Henry VIII succeeded Henry VII, his father, from 1509 as king; after divorce from Catherine of Aragon as the first of his six wives compelled him to break from the Catholics, the act of supremacy of 1534 established the Church of England.
Catherine of Aragon served as the first wife of Henry, whose insistence on a divorce in 1533 caused his break with Rome and the beginning of the Reformation.
Anne Boleyn served as queen of England from 1533 to 1536 as the second wife of Henry VIII.
Anne of Cleves served as queen of England from January 1540 to July 1540 as the fourth wife of Henry VIII.

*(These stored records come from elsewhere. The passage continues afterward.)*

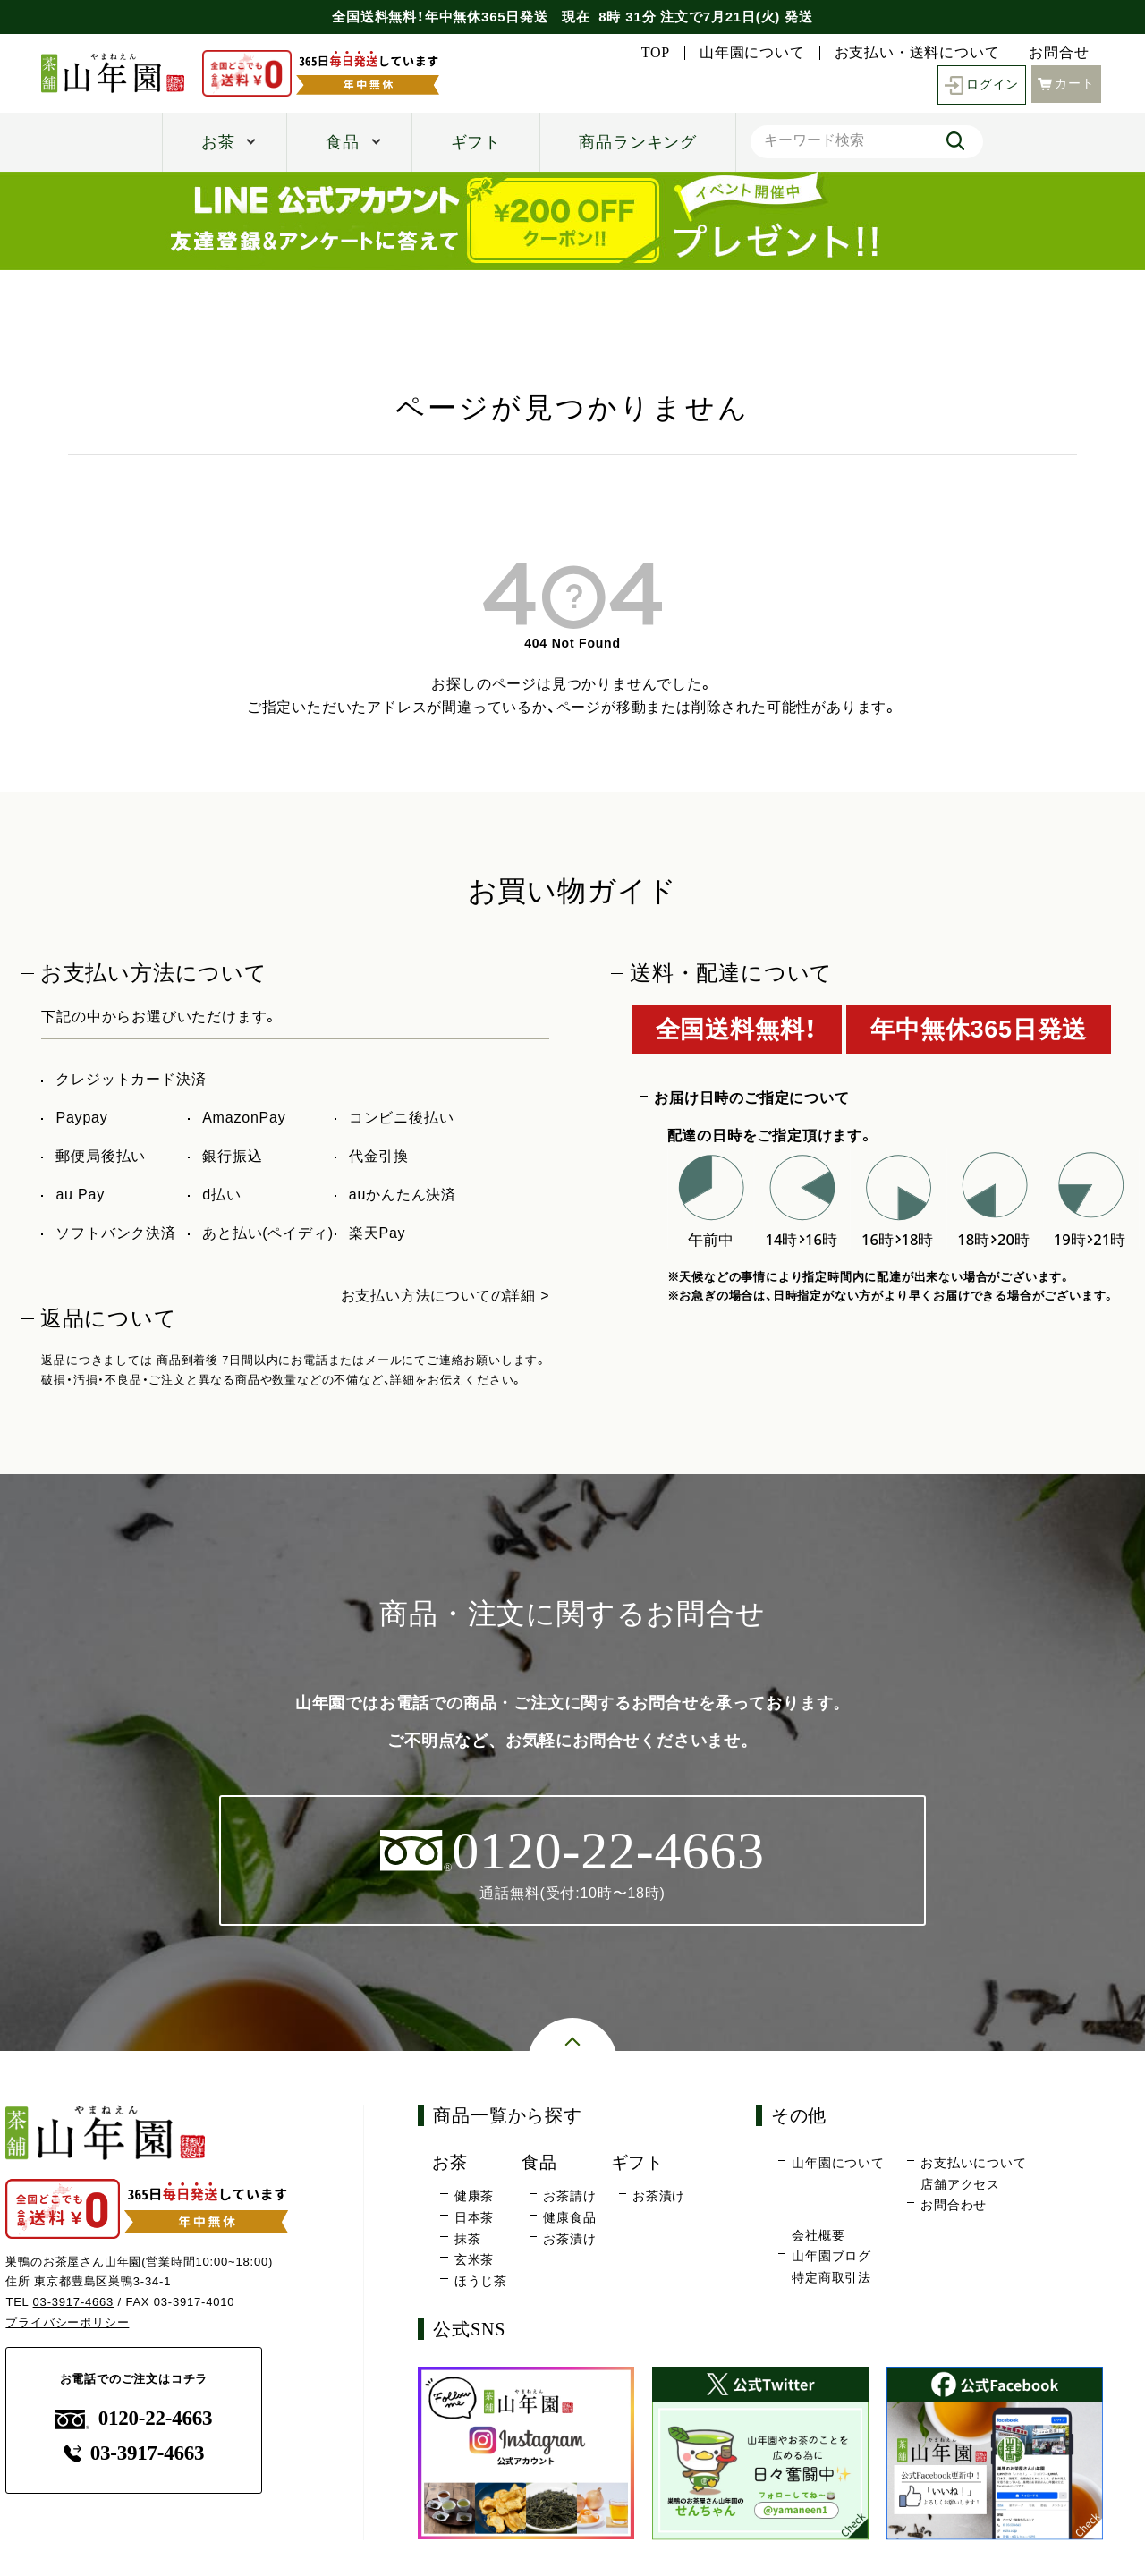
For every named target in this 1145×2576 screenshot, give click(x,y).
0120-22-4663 (134, 2418)
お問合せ (1059, 53)
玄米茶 (474, 2259)
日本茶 (474, 2217)
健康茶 (474, 2196)
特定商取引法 (831, 2277)
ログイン (982, 85)
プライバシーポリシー (67, 2322)
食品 (343, 142)
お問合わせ (953, 2205)
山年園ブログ (831, 2256)
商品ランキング (638, 142)
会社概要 (818, 2235)
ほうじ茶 (480, 2281)
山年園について (752, 53)
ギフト (476, 142)
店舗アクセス (960, 2184)
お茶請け (569, 2196)
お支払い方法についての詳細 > (445, 1295)
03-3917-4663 (73, 2302)
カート (1066, 83)
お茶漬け (569, 2239)
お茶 (218, 142)
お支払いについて (973, 2163)
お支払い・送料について (917, 53)
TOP (655, 53)
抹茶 (467, 2239)
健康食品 (569, 2217)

Elizabeth of York at Greenwich Palace bore Henry as the second son. Arthur, Prince of Wales and older brother of Henry, predeceased his father. He enjoyed Margaret and Mary, his two sisters. Arthur died, making Henry next in line for the throne. Henry married widow of Arthur. People credit this talented composer and author. Orders of famously unpredictable and temperamental Henry VIII, however, executed many of his subjects.
This perhaps most famous monarch and Thomas Cromwell, the archbishop of Canterbury, split from the Roman pope, and he married six times.
His physical decline and huge obesity dominated his later reign. Henry lay dying in 1547 with last words, reportedly, "monks monks monks", with certain historians consider as a reference to eviction during the dissolution of the monasteries.